Step 7: For each minority xi choose the nearest neighbor xk and generate the synthetic example as follows

si = x_i + rand(0,1) * |x_i – x_k|

3.5

Edited nearest neighbour (ENN)

The ENN is another method of under sampling by deleting selected samples. It uses K-nearest neighbors to locate those samples in a dataset for deletion. All instances which have been misclassified by the k-NN rule from the training set are removed.

Algorithm 5

ENN

Step 1: Let D is the original training set, and T is the edited set

Step 2: For each x_i in D remove x_k if it is misclassified using the k-NN rule

3.6

Condensed nearest neighbour (CNN)

CNN is under sampling technique which removes the samples from its K-nearest Neighbors. A subset of data is created which will be able to correctly classify the original data set using a one nearest neighbor rule. Take a random instance from D and create a subset T. Using subset T classify the remaining elements in D which does not match class using KNN Rule. x_I is randomly chosen from xn, CNN scans all members of x_n, and adds to T where x of x_n whose nearest prototype does not match in label with x_i. The algorithm scans x_n as many times as necessary, until all members of x_n have been absorbed or, equivalently, no more prototypes can be added to T.

Algorithm 6

CNN

Step 1: Let D be the original dataset(x1,x2,x3….xn)

Step 2: Take a random instance xi from D and create a Subset T

Step 3: Scan all members of D and add to T where x € T does not match class using KNN Rule and add it to T.

Step 4: Repeat step 3 until all members of x_i have been checked

Experimental setup

Imbalance Dataset: The Medical appointment dataset which is taken from kaggle website is an imbalanced binary classification problem.

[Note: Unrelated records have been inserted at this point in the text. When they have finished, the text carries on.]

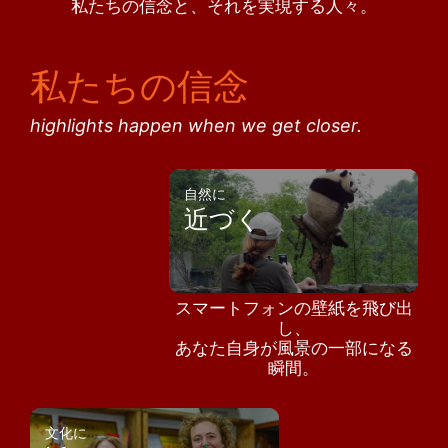
私たちの信念と、それを実現する人々。
私たちの信念
highlights happen when we get closer.
自然に
近づく
スマートフォンの壁紙を飛び出
し、
あなた自身が風景の一部になる
瞬間。
文化に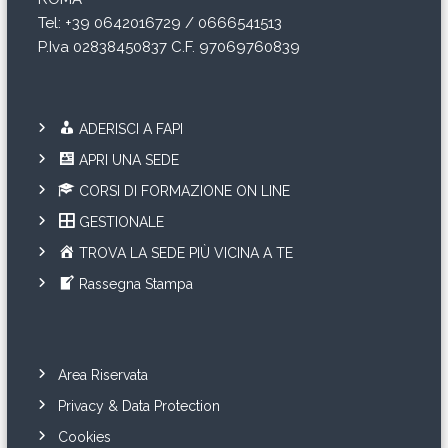
Tel: +39 0642016729 / 0666541513
P.Iva 02838450837 C.F. 97069760839
ADERISCI A FAPI
APRI UNA SEDE
CORSI DI FORMAZIONE ON LINE
GESTIONALE
TROVA LA SEDE PIÙ VICINA A TE
Rassegna Stampa
Area Riservata
Privacy & Data Protection
Cookies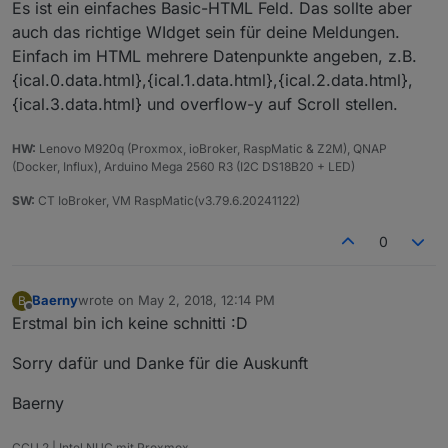
color"
:
""
,
"lc-color"
:
""
,
"lc-border-
Es ist ein einfaches Basic-HTML Feld. Das sollte aber
width"
:
"0"
,
"lc-border-style"
:
""
,
"lc-border-
auch das richtige WIdget sein für deine Meldungen.
color"
:
""
,
"lc-border-radius"
:
10
,
"lc-
Einfach im HTML mehrere Datenpunkte angeben, z.B.
zindex"
:
0
}
,
"style"
:
{ical.0.data.html},{ical.1.data.html},{ical.2.data.html},
{
"left"
:
"6px"
,
"top"
:
"214px"
,
"width"
:
"50px"
,
"heigh
{ical.3.data.html} und overflow-y auf Scroll stellen.
t"
:
"50px"
,
"font-size"
:
"x-small"
,
"border-
radius"
:
"0px"
,
"font-family"
:
"RobotoCondensed-
HW:
Light"
Lenovo M920q (Proxmox, ioBroker, RaspMatic & Z2M), QNAP
,
"font-
(Docker, Influx), Arduino Mega 2560 R3 (I2C DS18B20 + LED)
weight"
:
""
,
"color"
:
"#d8d8da"
,
"background"
:
"#373e4
8"
,
"border-color"
:
"#373e48"
,
"border-
SW:
CT IoBroker, VM RaspMatic(v3.79.6.20241122)
width"
:
"0px"
,
"font-style"
:
""
}
,
"widgetSet"
:
"jqui"
}
0
Baerny
wrote on
May 2, 2018, 12:14 PM
B
last edited by
Offline
Erstmal bin ich keine schnitti :D
Sorry dafür und Danke für die Auskunft
Baerny
CCU 2 | Intel NUC mit Proxmox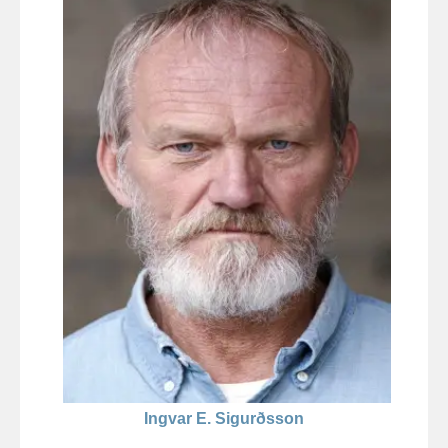
Ingvar E. Sigurðsson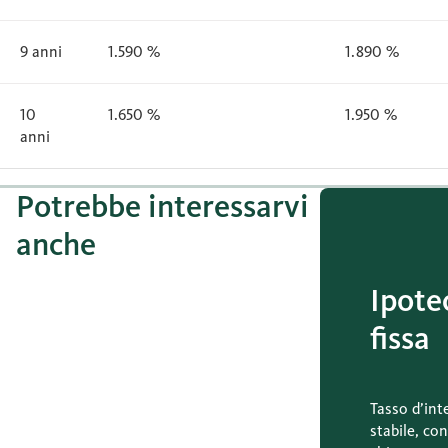
9 anni
1.590 %
1.890 %
10
1.650 %
1.950 %
anni
Potrebbe interessarvi
anche
Ipote
fissa
Tasso d’int
stabile, con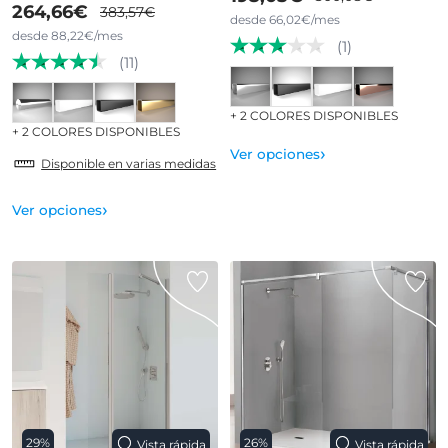
264,66€
383,57€
desde 66,02€/mes
desde 88,22€/mes
(1)
(11)
+ 2 COLORES DISPONIBLES
+ 2 COLORES DISPONIBLES
›
Ver opciones
Disponible en varias medidas
›
Ver opciones
29%
26%
Vista rápida
Vista rápida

Sample snapshot of the no-show data set is given in below Figure 1. The dataset contains the Appointment Id, Gender, Scheduled day, Appointment day, Age, medical details and whether the patient turned up or not turned up (No-show)

Rebalancing framework for imbalanced data classification.

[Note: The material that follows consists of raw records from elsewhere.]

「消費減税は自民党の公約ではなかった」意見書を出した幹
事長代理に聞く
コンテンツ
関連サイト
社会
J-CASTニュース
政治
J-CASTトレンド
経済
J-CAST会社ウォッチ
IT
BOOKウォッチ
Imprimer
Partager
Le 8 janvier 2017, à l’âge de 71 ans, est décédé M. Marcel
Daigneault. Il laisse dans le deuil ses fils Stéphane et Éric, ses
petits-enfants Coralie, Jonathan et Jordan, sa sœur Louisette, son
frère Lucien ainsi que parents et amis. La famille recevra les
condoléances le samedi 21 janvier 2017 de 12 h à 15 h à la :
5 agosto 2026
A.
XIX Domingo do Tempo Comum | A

Sample records of medical appointment no-show dataset.

The most important feature in the dataset is whether the patient show-up or no-show to the appointment. The structured dataset used in the modeling and evaluation is 110.527×14 dataset with 20% of minority cases and 80% majority cases where No-show and Non_no-show cases as minority and majority classes respectively. As an experimental study 8,000 records were taken and the resampling framework is applied to the data to identify the best performance of the sampling strategy.

Choice of classifier: Several Conventional classifying algorithms are available in the field of machine learning like Logistic regression, Support vector machine, Random Forest, and Decision Trees for a classification problem. The choice of classifier plays a crucial role in classifying and prediction of imbalanced data. Many healthcare applications choose the classifier based on simplicity, Interpretability and computational efficiency. In this study, Decision tree is chosen as classifier which is a non linear algorithm. This classifier is applied on the different strategies of rebalanced data for the prediction of appointment no-shows. The decision tree is identified as the appropriate classifier based on the following reasons:

Successive splitting of the data space results in very fewer observations of minority class instances resulting in fewer leaves describing minority class and successively does the weaker confidence estimates.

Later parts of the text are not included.